I haven't written much as seem to be in a state of suspended animation. This is partly the weather. By March ideas of Spring, warmth, planting things or even opening the windows are at the front of my brain but as this is not possible I have switched off from the present and rest in waiting mode.

Yesterday there was a BLIZZARD WARNING. For f@cks sake. We are all really bored with this. Winter is OVER. I begged a ride to the shops to stock up (mostly for animals as I keep neurotically stocked all the time in case the world comes to an end suddenly). I think the weather persons are just keeping themselves from being sued as they constantly now over-estimate the severity of cold fronts etc. Settled cosily in bed with electric blanket, coffee, toast, books, new magazines and cats arranged on and under covers in a non-aggression pact, I waited smugly for 'things' to get going. The forecast had had a tense- looking man posed in front of pictures of buried cars etc., saying that gale force winds were coming from the North with serious snow drifting and NO ONE should even think of driving no matter what. After hours had passed and cats had wandered off and I had read the magazines, a light wind sprang up and , all right, it DID snow for about an inch or two. Out of decency I forced myself out into the 'storm' and piled up bird supplies of old crusts, plate scrapings and ancient cheese from the fridge which I afterwards realised was low fat so not ideal in the circumstances. (Strangely, a huge blackbird instantly took over the food pile and beat off all comers meanly until they gave up at dusk. This morning most of the food is still there. I have never seen them do that before except to other blackbirds).

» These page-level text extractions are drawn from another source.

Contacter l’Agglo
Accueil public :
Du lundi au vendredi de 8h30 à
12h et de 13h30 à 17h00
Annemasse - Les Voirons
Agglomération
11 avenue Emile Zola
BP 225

I woke up today to a particularly depressing sight. There is deepish snow everywhere but it is quite hard to tell as there is also a thick FOG! I can't remember that ever happening before. Crap.

I realised that one reason I don't write so much is that every time I have to make an effort to go to the computer specially. I can see that most people dash off odd thoughts while they are at the computer anyway, as well as their longer thought-out pieces. A large proportion only blog while they are at work. I constantly think of things I would like to say and write them in detail in my head. Then an hour or so later I have either totally forgotten the whole thing, as my brain has filed it away as done, or I can't be bothered to 're-write' it all over again. I have been trying to deal with my 'all or nothing' tendencies about everything. Either I do something intensively or not at all. This is totally stupid and makes me stressed and brooding. I will make a Spring Resolution. FIND SHADES OF GREY. ONE STEP AT A TIME. A PILE OF LITTLE THINGS MAKES ONE BIG THING, (or falls over and leaves little things messing up the floor - NO, no it doesn't). As soon as this idiotic snow f@cks off I will go out and dig up a small patch of garden and plant a small number of the bulbs that are hidden in the back of my wardrobe as I couldn't face dealing with them in the Autumn in pouring rain. AND - a ray of sunshine has just appeared behind the mist.